## Exercise data
------

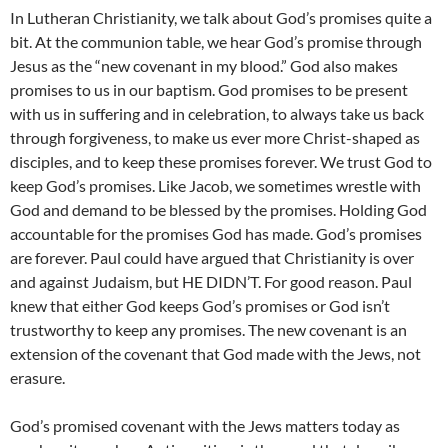
In Lutheran Christianity, we talk about God’s promises quite a
bit. At the communion table, we hear God’s promise through
Jesus as the “new covenant in my blood.” God also makes
promises to us in our baptism. God promises to be present
with us in suffering and in celebration, to always take us back
through forgiveness, to make us ever more Christ-shaped as
disciples, and to keep these promises forever. We trust God to
keep God’s promises. Like Jacob, we sometimes wrestle with
God and demand to be blessed by the promises. Holding God
accountable for the promises God has made. God’s promises
are forever. Paul could have argued that Christianity is over
and against Judaism, but HE DIDN’T. For good reason. Paul
knew that either God keeps God’s promises or God isn’t
trustworthy to keep any promises. The new covenant is an
extension of the covenant that God made with the Jews, not
erasure.
God’s promised covenant with the Jews matters today as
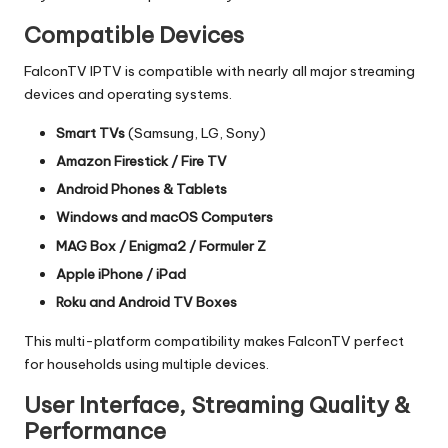
Compatible Devices
FalconTV IPTV is compatible with nearly all major streaming
devices and operating systems.
Smart TVs
(Samsung, LG, Sony)
Amazon Firestick / Fire TV
Android Phones & Tablets
Windows and macOS Computers
MAG Box / Enigma2 / Formuler Z
Apple iPhone / iPad
Roku and Android TV Boxes
This multi-platform compatibility makes FalconTV perfect
for households using multiple devices.
User Interface, Streaming Quality &
Performance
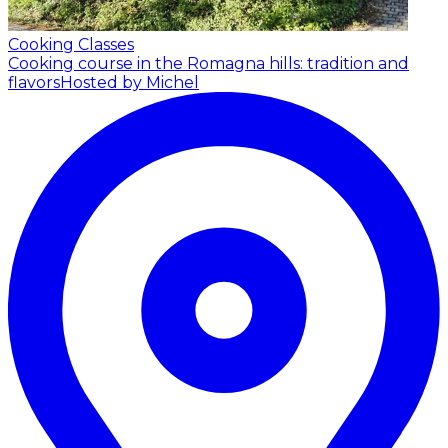
Cooking Classes
Cooking course in the Romagna hills: tradition and
flavors
Hosted by Michel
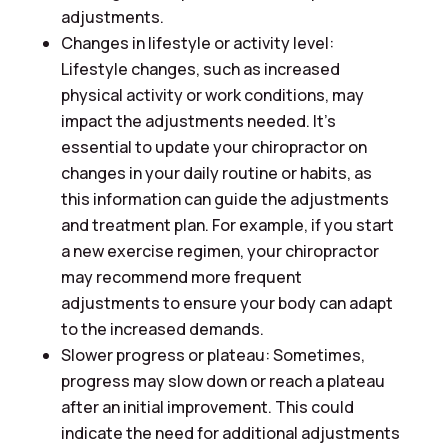
adjustments.
Changes in lifestyle or activity level:
Lifestyle changes, such as increased
physical activity or work conditions, may
impact the adjustments needed. It’s
essential to update your chiropractor on
changes in your daily routine or habits, as
this information can guide the adjustments
and treatment plan. For example, if you start
a new exercise regimen, your chiropractor
may recommend more frequent
adjustments to ensure your body can adapt
to the increased demands.
Slower progress or plateau: Sometimes,
progress may slow down or reach a plateau
after an initial improvement. This could
indicate the need for additional adjustments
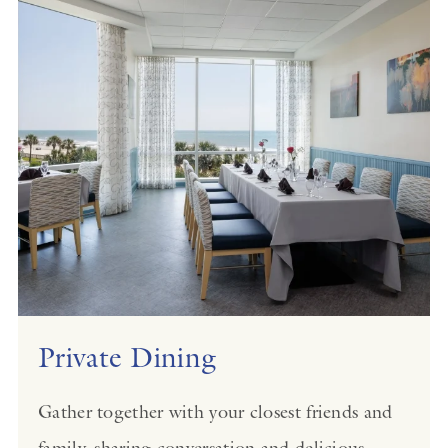
Private Dining
Gather together with your closest friends and
family, sharing conversation and delicious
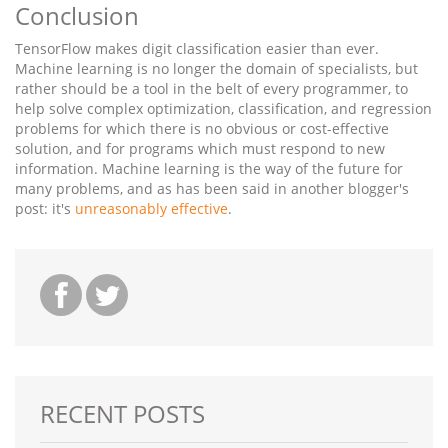
Conclusion
TensorFlow makes digit classification easier than ever.
Machine learning is no longer the domain of specialists, but
rather should be a tool in the belt of every programmer, to
help solve complex optimization, classification, and regression
problems for which there is no obvious or cost-effective
solution, and for programs which must respond to new
information. Machine learning is the way of the future for
many problems, and as has been said in another blogger's
post: it's
unreasonably effective
.
RECENT POSTS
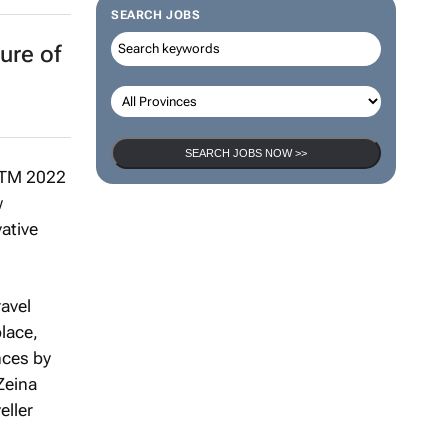
SEARCH JOBS
ure of
SEARCH JOBS NOW >>
ATM 2022
w
vative
avel
place,
nces by
Zeina
eller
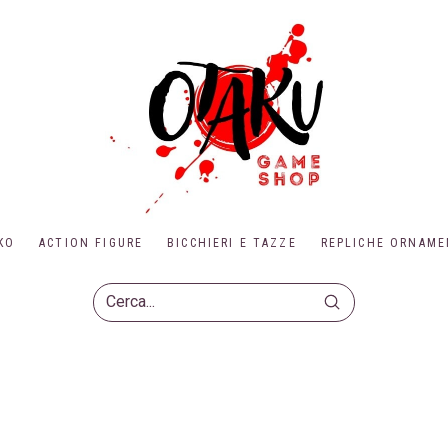
KO
ACTION FIGURE
BICCHIERI E TAZZE
REPLICHE ORNAME
Submit
Search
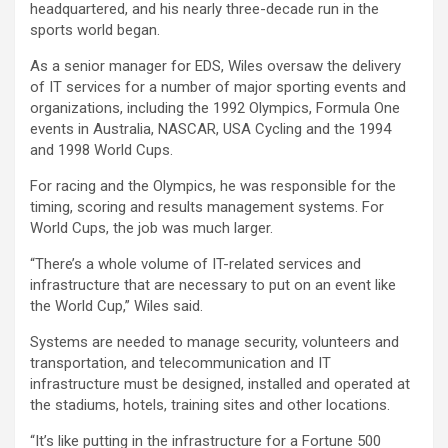
headquartered, and his nearly three-decade run in the
sports world began.
As a senior manager for EDS, Wiles oversaw the delivery
of IT services for a number of major sporting events and
organizations, including the 1992 Olympics, Formula One
events in Australia, NASCAR, USA Cycling and the 1994
and 1998 World Cups.
For racing and the Olympics, he was responsible for the
timing, scoring and results management systems. For
World Cups, the job was much larger.
“There’s a whole volume of IT-related services and
infrastructure that are necessary to put on an event like
the World Cup,” Wiles said.
Systems are needed to manage security, volunteers and
transportation, and telecommunication and IT
infrastructure must be designed, installed and operated at
the stadiums, hotels, training sites and other locations.
“It’s like putting in the infrastructure for a Fortune 500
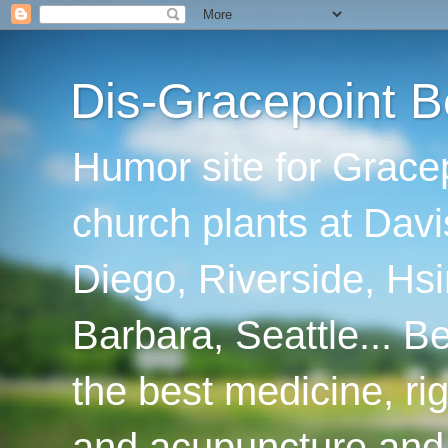
Dis-Gracepoint B
Humor site for Grace
church plants at Davi
Diego, Riverside, Hsi
Barbara, Seattle... B
the best medicine, ri
and acupuncture and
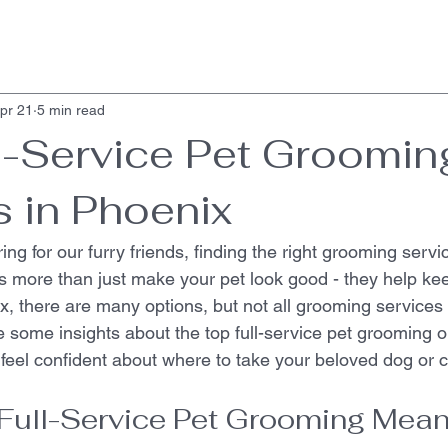
pr 21
5 min read
l-Service Pet Groomin
s in Phoenix
ng for our furry friends, finding the right grooming servic
 more than just make your pet look good - they help ke
x, there are many options, but not all grooming services
e some insights about the top full-service pet grooming o
feel confident about where to take your beloved dog or c
Full-Service Pet Grooming Mea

------

## Problem to work on
All text in the material above must be written out exactly; the images are to be skipped.

## The completed task
In Lutheran Christianity, we talk about God’s promises quite a
bit. At the communion table, we hear God’s promise through
Jesus as the “new covenant in my blood.” God also makes
promises to us in our baptism. God promises to be present
with us in suffering and in celebration, to always take us back
through forgiveness, to make us ever more Christ-shaped as
disciples, and to keep these promises forever. We trust God to
keep God’s promises. Like Jacob, we sometimes wrestle with
God and demand to be blessed by the promises. Holding God
accountable for the promises God has made. God’s promises
are forever. Paul could have argued that Christianity is over
and against Judaism, but HE DIDN’T. For good reason. Paul
knew that either God keeps God’s promises or God isn’t
trustworthy to keep any promises. The new covenant is an
extension of the covenant that God made with the Jews, not
erasure.
God’s promised covenant with the Jews matters today as
Compatible Devices
FalconTV IPTV is compatible with nearly all major streaming
devices and operating systems.
Smart TVs
(Samsung, LG, Sony)
Amazon Firestick / Fire TV
Android Phones & Tablets
Windows and macOS Computers
MAG Box / Enigma2 / Formuler Z
Apple iPhone / iPad
Roku and Android TV Boxes
This multi-platform compatibility makes FalconTV perfect
for households using multiple devices.
User Interface, Streaming Quality &
Performance
Cooking Classes
Cooking course in the Romagna hills: tradition and
flavors
Hosted by Michel
adjustments.
Changes in lifestyle or activity level:
Lifestyle changes, such as increased
physical activity or work conditions, may
impact the adjustments needed. It’s
essential to update your chiropractor on
changes in your daily routine or habits, as
this information can guide the adjustments
and treatment plan. For example, if you start
a new exercise regimen, your chiropractor
may recommend more frequent
adjustments to ensure your body can adapt
to the increased demands.
Slower progress or plateau: Sometimes,
progress may slow down or reach a plateau
after an initial improvement. This could
indicate the need for additional adjustments
Private Dining
Gather together with your closest friends and
family, sharing conversation and delicious
Conclusion
TensorFlow makes digit classification easier than ever.
Machine learning is no longer the domain of specialists, but
rather should be a tool in the belt of every programmer, to
help solve complex optimization, classification, and regression
problems for which there is no obvious or cost-effective
solution, and for programs which must respond to new
information. Machine learning is the way of the future for
many problems, and as has been said in another blogger's
post: it's
unreasonably effective
.
RECENT POSTS
SEARCH JOBS
ure of
SEARCH JOBS NOW >>
ATM 2022
w
vative
avel
place,
nces by
Zeina
eller
KO
ACTION FIGURE
BICCHIERI E TAZZE
REPLICHE ORNAME
Submit
Search
headquartered, and his nearly three-decade run in the
sports world began.
As a senior manager for EDS, Wiles oversaw the delivery
of IT services for a number of major sporting events and
organizations, including the 1992 Olympics, Formula One
events in Australia, NASCAR, USA Cycling and the 1994
and 1998 World Cups.
For racing and the Olympics, he was responsible for the
timing, scoring and results management systems. For
World Cups, the job was much larger.
“There’s a whole volume of IT-related services and
infrastructure that are necessary to put on an event like
the World Cup,” Wiles said.
Systems are needed to manage security, volunteers and
transportation, and telecommunication and IT
infrastructure must be designed, installed and operated at
the stadiums, hotels, training sites and other locations.
“It’s like putting in the infrastructure for a Fortune 500
Dis-Gracepoint B
Humor site for Grace
church plants at Davi
Diego, Riverside, Hsi
Barbara, Seattle... B
the best medicine, ri
and acupuncture and
pr 21
5 min read
l-Service Pet Groomin
s in Phoenix
ng for our furry friends, finding the right grooming servic
 more than just make your pet look good - they help ke
x, there are many options, but not all grooming services
e some insights about the top full-service pet grooming o
feel confident about where to take your beloved dog or c
Full-Service Pet Grooming Mea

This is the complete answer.